Action item: Restate each line below word for word, skipping every picture.

Recorded information:
══════════
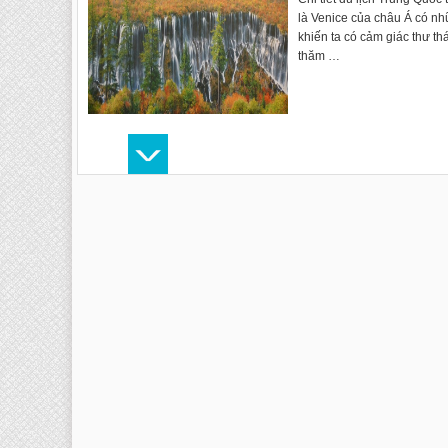
là Venice của châu Á có n
khiến ta có cảm giác thư t
thăm …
══════════
Exercise output:
là Venice của châu Á có n
khiến ta có cảm giác thư t
thăm …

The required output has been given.